The CCU OLLI program is the second largest in the nation. More than 117 programs are offered at colleges and universities in 49 states and the District of Columbia.
It is a labor of love for Ketron, who says, "I love everything I do, from planning the OLLI schedules, to working with volunteers, to working with the local library, to teaching water exercise, to working Saturdays at Art Works [an art gallery she owns and manages in the Litchfield Exchange]."
The middle child of a homemaker and a physician/surgeon/psychiatrist, Ketron attended Whittier College in California, where she earned a bachelor's degree in English. She studied English literature in graduate school at San Francisco State University where she wanted to concentrate on Dickens – she's read all his works – but was discouraged by a hippie professor who advised her not to concentrate on a "dead white guy." So she switched to the English modernist writer Virginia Woolf.
Ketron never completed that master's degree. She found herself doing real estate work (she answered a newspaper ad for "realistic research" — a misspelling of "real estate" research). From there, she attended graduate school in city and regional planning at the University of California, Berkeley, and she eventually earned a master's degree in health services administration from Antioch College.
She studied and analyzed social service programs and even wrote the 1974 Congressional standards for rehabilitation of the disabled.
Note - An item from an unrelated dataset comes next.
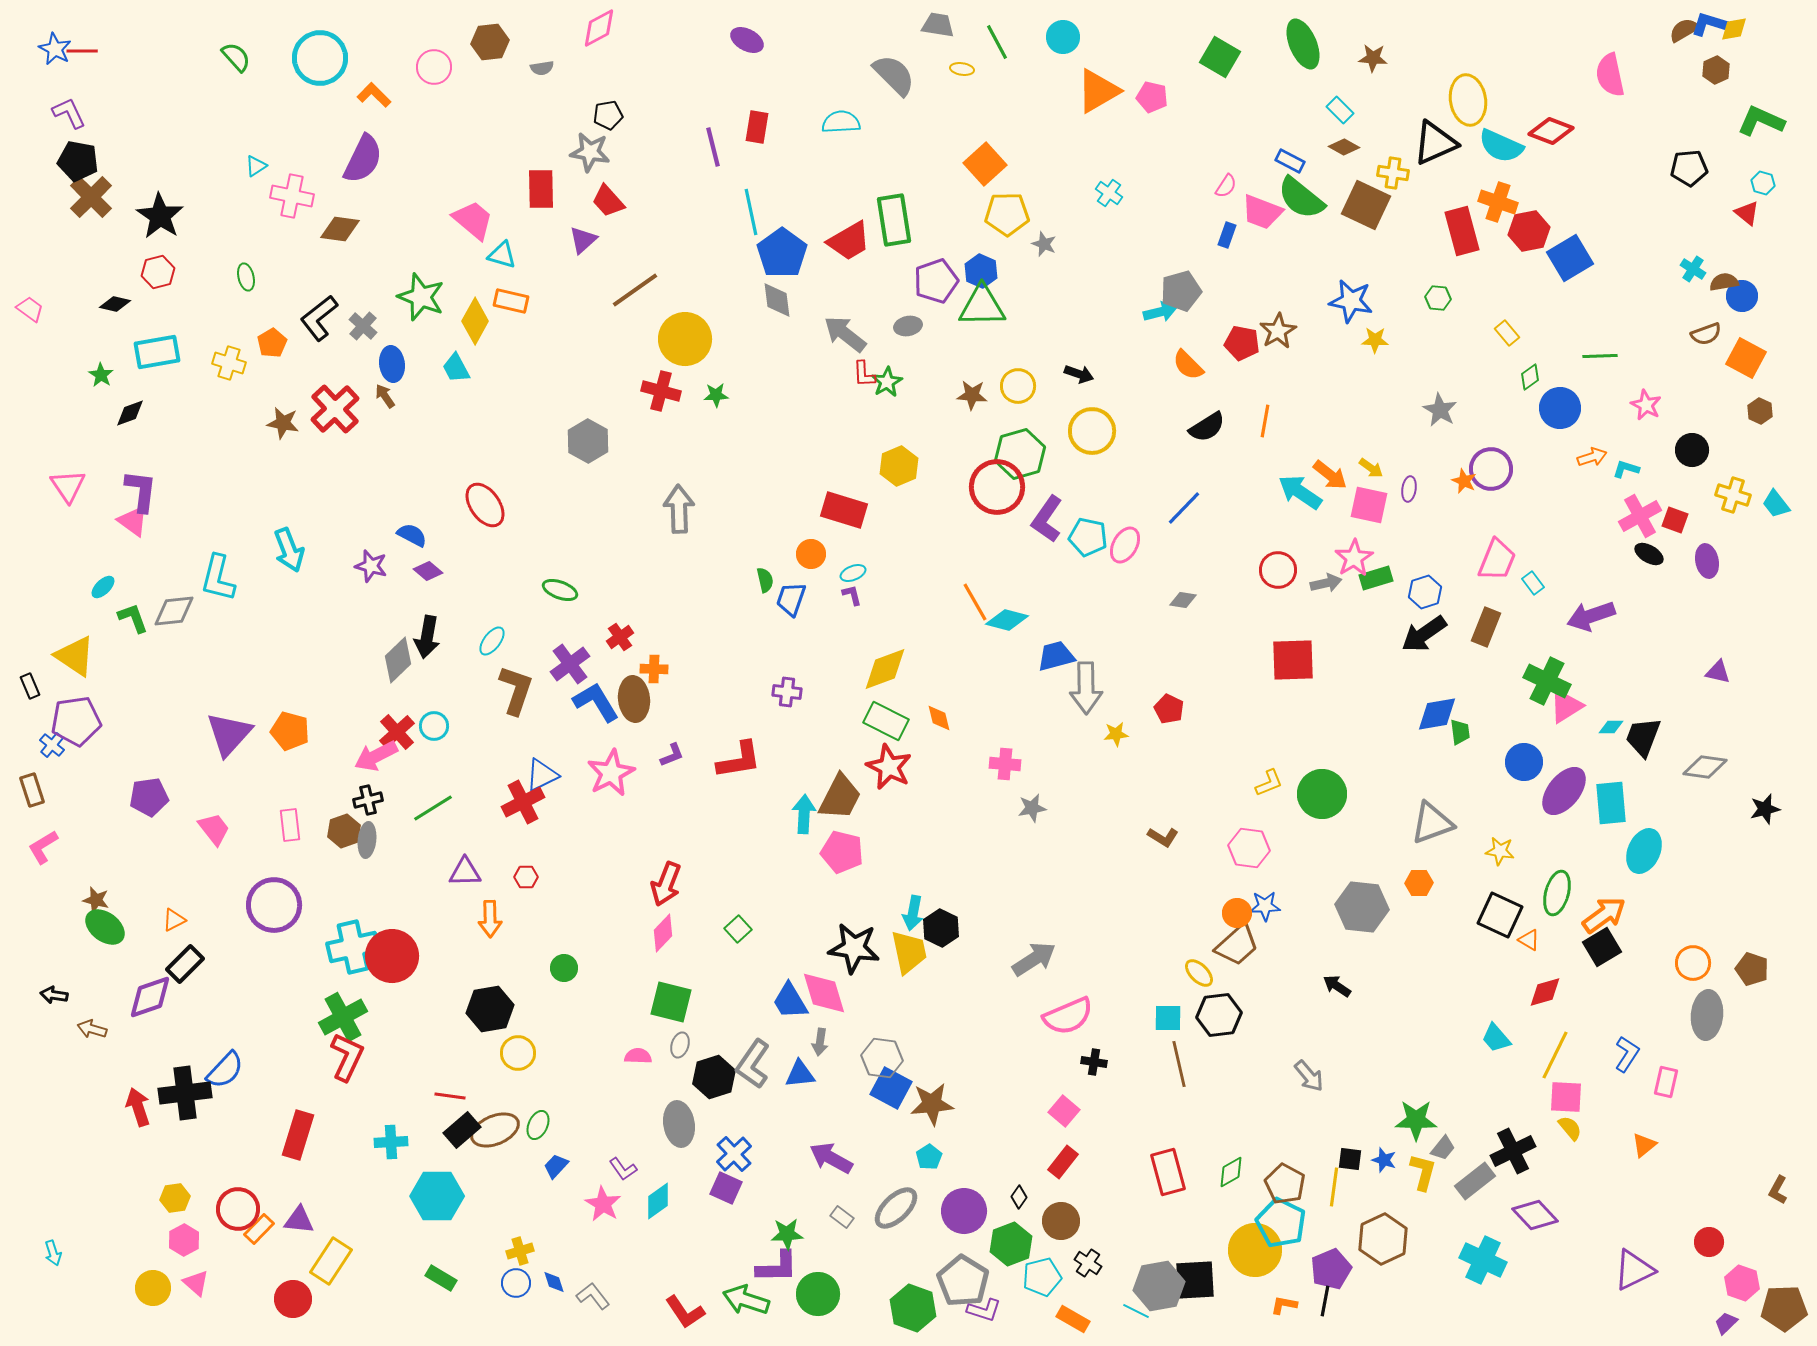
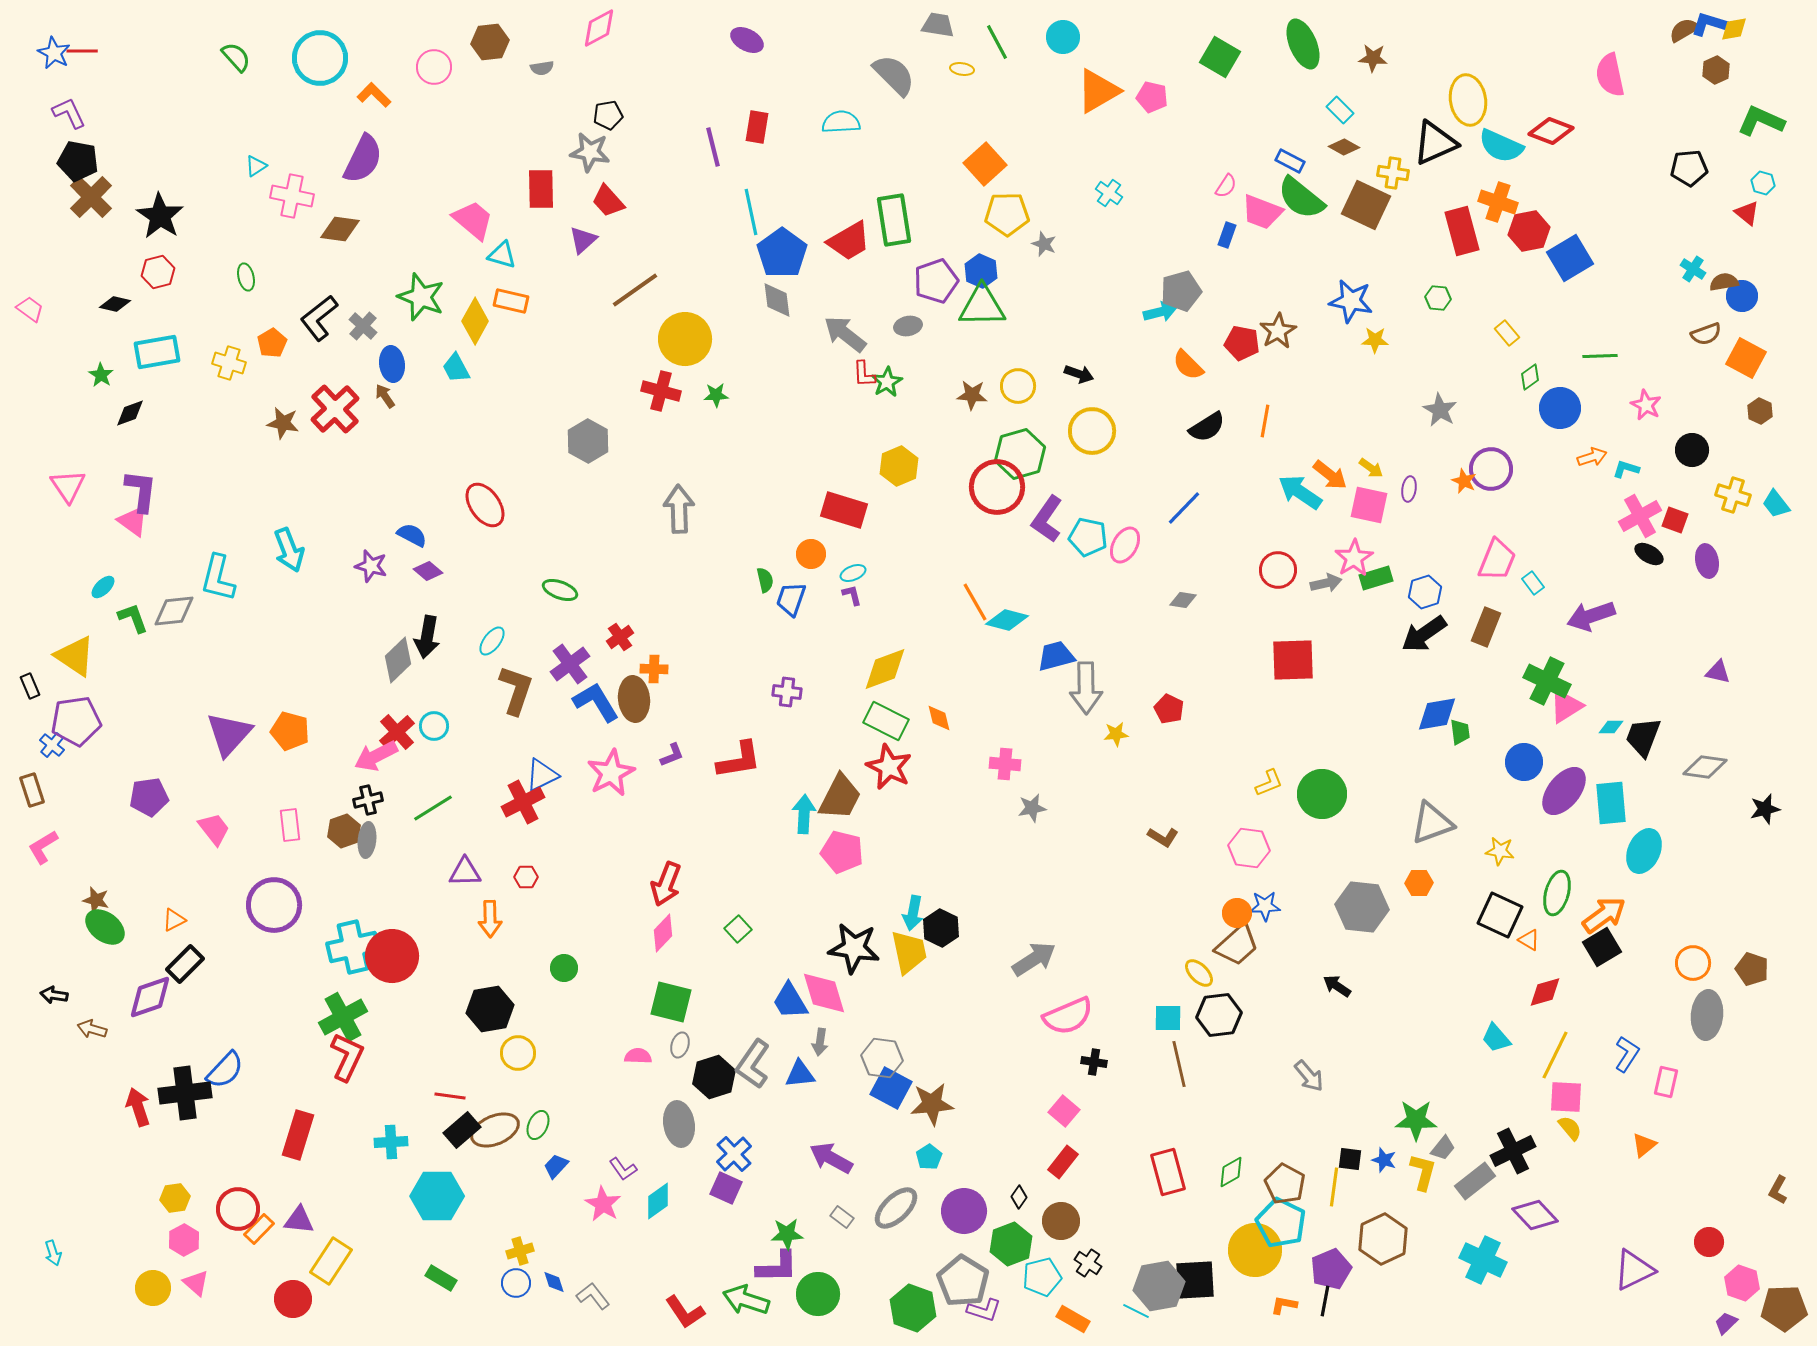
blue star at (55, 49): moved 1 px left, 4 px down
Ketron moved to New York City, where she met her future husband, a playwright from east Tennessee, during the Blizzard of '78. They were married in June 1980.
The Ketrons moved to the Grand Strand in 1988, only to be greeted by Hurricane Hugo in the fall of 1989 (which brought them their first cat). Linda quickly became involved in many facets of the community, which she continues to this day. She manages/coordinates/participates in:
* CLASS (Community Learning About Special Subjects), which she founded in 1998
* Art Works, an art gallery run by volunteers who are artists
* Alternatives news magazine columnist for 14 years
* Waccamaw Library, public relations chair
* Self-Published Authors Book Fair, founder, 2006
* Bike the Neck Committee, founder and chair, 1994, which advocated and raised money for 13 miles of bicycling/walking pathways through the Waccamaw Neck.
* Georgetown County League of Women Voters
* Souper Bowl for Habitat for Humanity, founder
With all her jobs and responsibilities, Ketron doesn't even blink when asked about the best thing about working at CCU.
"The people! Sometimes I wish I was on [main] campus. I don't have enough contact with people to be friends, but I really enjoy the people I work with and whose paths I cross," says Ketron. "I am happy to be part of it all."